Workshop Discussion Group 3

Workshop Discussion Group 3

Summary of workshop discussions

Should we plan to do futility analyses in publicly funded trials?

Whilst it was considered the case that a futility analysis will not be appropriate for all trials, the justification for doing one/ not doing one should be clearly laid out in the application form. Many felt that it was important for funders to incorporate this as a requirement to be addressed by investigators at the application stage of funding.If this was to be the case then funders would need to provide clear guidance to investigators about what was required.

In what circumstances are they appropriate?

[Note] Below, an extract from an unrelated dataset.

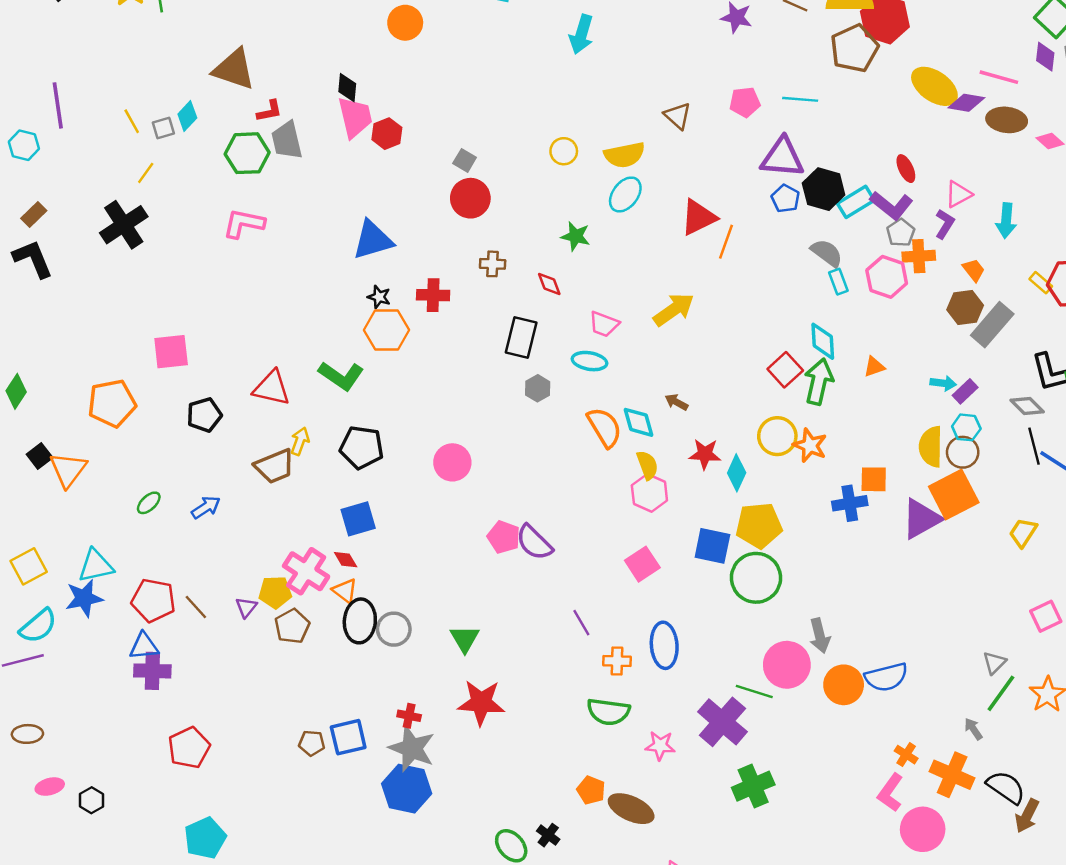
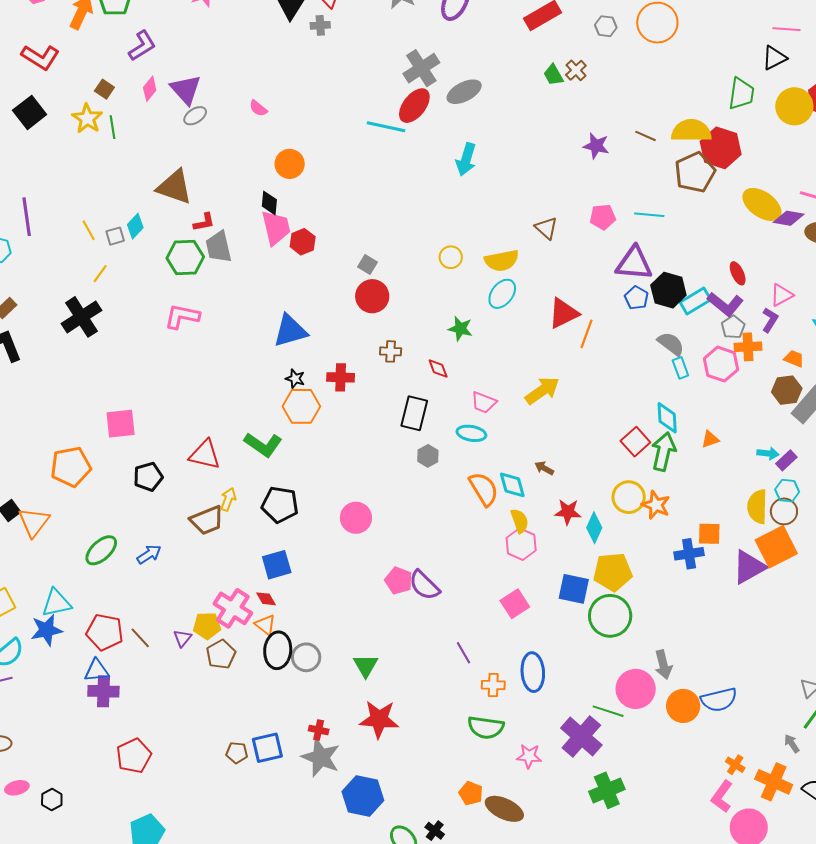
orange circle: (405, 23) -> (290, 164), moved
orange trapezoid: (974, 270) -> (794, 359), turned -30
green ellipse: (149, 503) -> (101, 550), size x1.6
blue hexagon: (407, 789) -> (363, 796), moved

This may be difficult to predict in advance but circumstances included:

–The most important point raised here was the value in being able to identify trials which cannot provide useful information and thus futility analyses can be constructive where there may be an opportunity to reclaim and re-use resources, particularly if this can happen before too much money has been spent.

–There should be meaningful interim outcomes. For example if the primary endpoint was 10 yr survival, then measuring 5-yr survival should still represent a reasonable outcome. One group suggested the use of an intermediate measure. This was not the same as a surrogate, but a measure on the way to the final outcome. The follow-up period for the intermediate should be substantially less than the recruitment period so that stopping for futility was possible and worthwhile.

–Where there are ethical reasons, for example in continuing treatments that are not effective. Thus futility analyses are more likely to be useful in placebo-controlled trials and in those looking to demonstrate superiority

–Futility analyses were not thought to be appropriate for very pragmatic trials in which information about other aspects of the treatment (i.e not just efficacy) were being collected and were considered to be important

–There should still be some value in continuing funding, for example the research question should still be considered important and unanswered. Is it still relevant? Is it worth carrying on? Even if the trial may not achieve the required sample size there may be value in continuing if it is felt that the trial will add to a sparse evidence base. However, the researchers need to detail what this sparse evidence is and demonstrate how the trial will add to it

–Futility analyses should only be conducted if a decision is to be made based upon the results i.e. if results of analysis concludeX then A will happen, else if results concludeY then B will happen

–Futility analyses are of most value when there are several groups being compared and there is a desire to eliminate the least useful treatments so as to better allocate resources i.e. where there is competition for resources within the trial.

Should funding bodies insist upon them before granting trial extensions?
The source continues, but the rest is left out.